TRY IT:
Count every line of these entries that holds the word "annorlunda", and reply with the number only.

Transcribed page contents

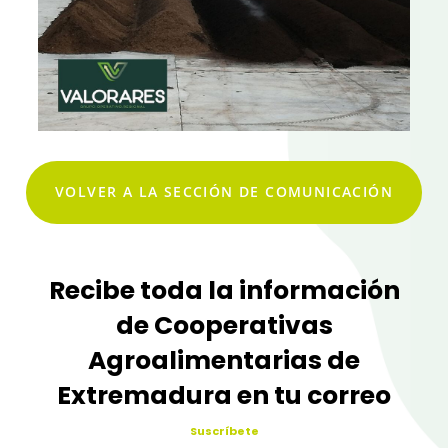
VOLVER A LA SECCIÓN DE COMUNICACIÓN
Recibe toda la información
de Cooperativas
Agroalimentarias de
Extremadura en tu correo
Suscríbete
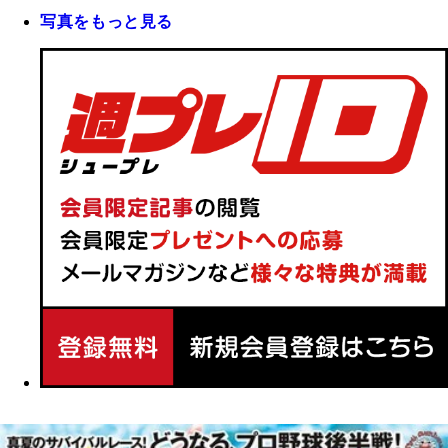
写真をもっと見る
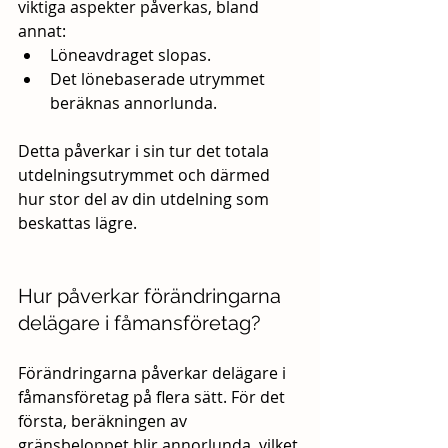
viktiga aspekter påverkas, bland 
annat:
Löneavdraget slopas.
Det lönebaserade utrymmet 
beräknas annorlunda.
Detta påverkar i sin tur det totala 
utdelningsutrymmet och därmed 
hur stor del av din utdelning som 
beskattas lägre.
Hur påverkar förändringarna 
delägare i fåmansföretag?
Förändringarna påverkar delägare i 
fåmansföretag på flera sätt. För det 
första, beräkningen av 
gränsbeloppet blir annorlunda, vilket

FINAL ANSWER:
2